At Parexel, we have successfully conducted biomarker and endpoint evaluation and development in clinical trials. Over the past 18 months, our biomarker and genomic medicine team has supported more than 300 biomarker and endpoint analysis projects for sponsors, ranging from genetics-genomics assessments to biomarker-endpoint analyses and validation. Recently, we helped a sponsor select and assess candidate biomarkers for their drug development program. Our findings established the value of and evidence for an objective surrogate biomarker endpoint in disease progression monitoring and drug responses.
Endpoint selection needs to proceed from a thorough understanding of the heterogeneity of patients and disease expression across different age groups that will be studied in a trial.
Angela Qu, M.D., Ph.D.
Senior Vice President of Biomarker Genomic Medicine, Parexel International
In our biomarker genomic medicine practice, we start the conversation very early with large pharma and emerging biotech sponsors. Often we begin with a one-page study concept for a clinical trial protocol and add design features using a data-and evidence-based approach.

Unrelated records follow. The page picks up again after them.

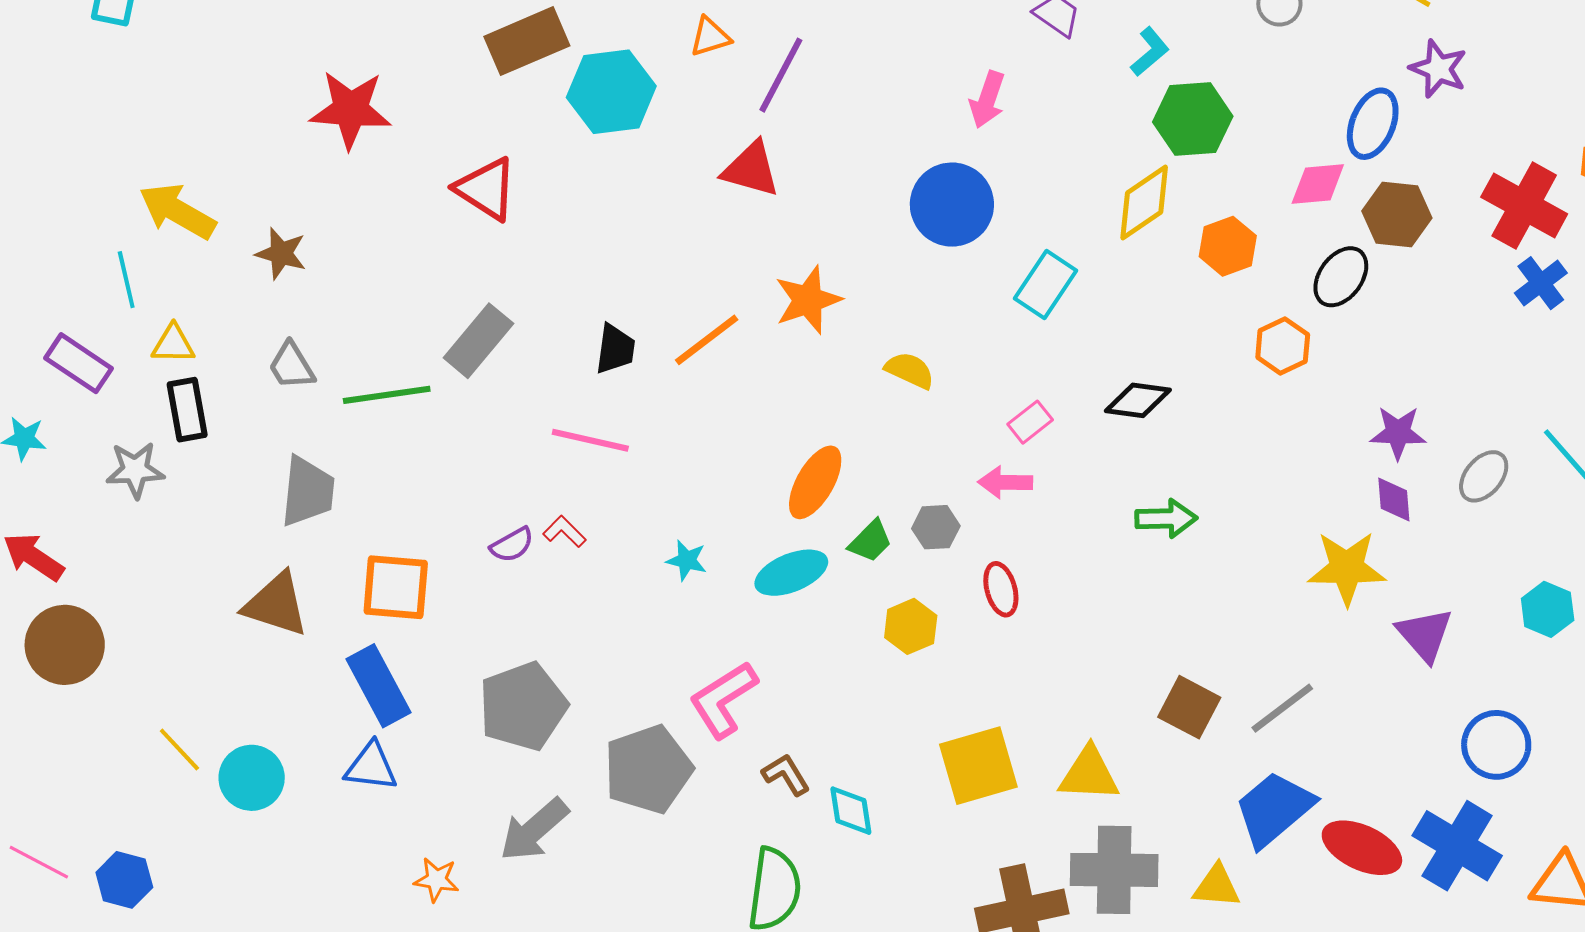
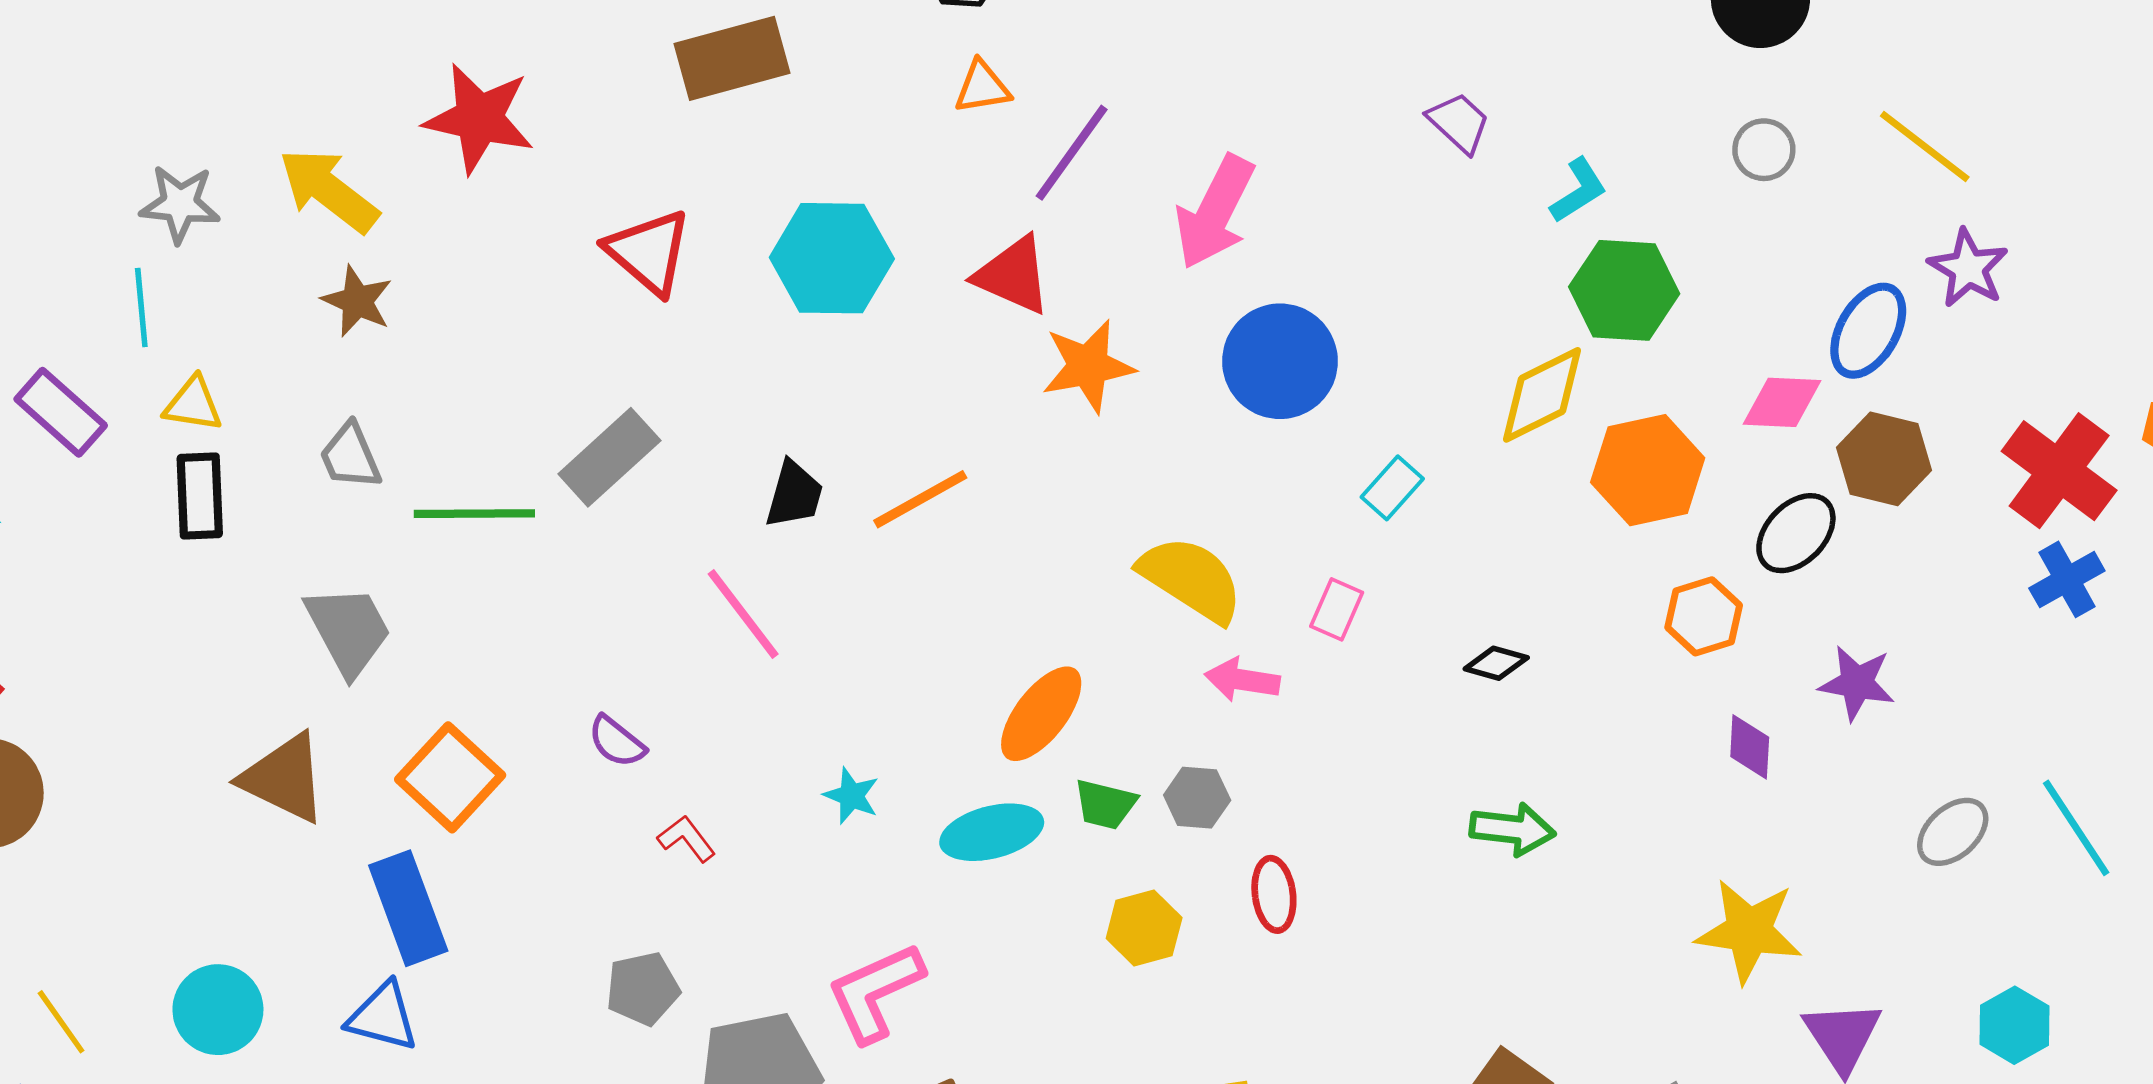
cyan hexagon: (611, 92) -> (832, 258), moved
pink arrow: (987, 100) -> (1215, 212), moved, size x1.5
yellow arrow: (177, 211) -> (329, 190), moved
orange hexagon: (1228, 246) -> (1648, 470), size x1.4
cyan rectangle: (1045, 284) -> (1392, 488), size x0.7
orange star: (808, 300) -> (1088, 366), moved
yellow semicircle: (910, 370) -> (1191, 579), size x1.6
black diamond: (1138, 400) -> (1496, 663), size x0.7
pink rectangle: (1030, 422) -> (1337, 609), moved, turned -36
purple star: (1398, 433) -> (1857, 683), moved
pink line: (590, 440) -> (743, 614), turned 32
gray star: (135, 470) -> (180, 204), moved
pink arrow: (1005, 482) -> (1242, 680), moved
gray trapezoid: (308, 491) -> (348, 630), turned -42
purple diamond: (1394, 500) -> (1750, 747), moved
red L-shape: (564, 532) -> (687, 839), moved
green trapezoid: (870, 541) -> (1105, 804), turned 51
purple semicircle: (512, 545) -> (617, 742), turned 60
orange square: (396, 587) -> (450, 777), turned 30
gray pentagon: (523, 706) -> (643, 989), moved, size x0.6
yellow line: (179, 750) -> (61, 1022), moved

We leverage natural history data, registry data, genomic and biomarker data, and real-world evidence to compile all the knowledge available for the study design and endpoint selection. To overcome the obstacles because of different rules about accessing data in non-U.S. countries, we also increasingly access data through partnerships, fee-for-service arrangements, electronic medical record databases, and data mining to add insights to biomarker and patient selection.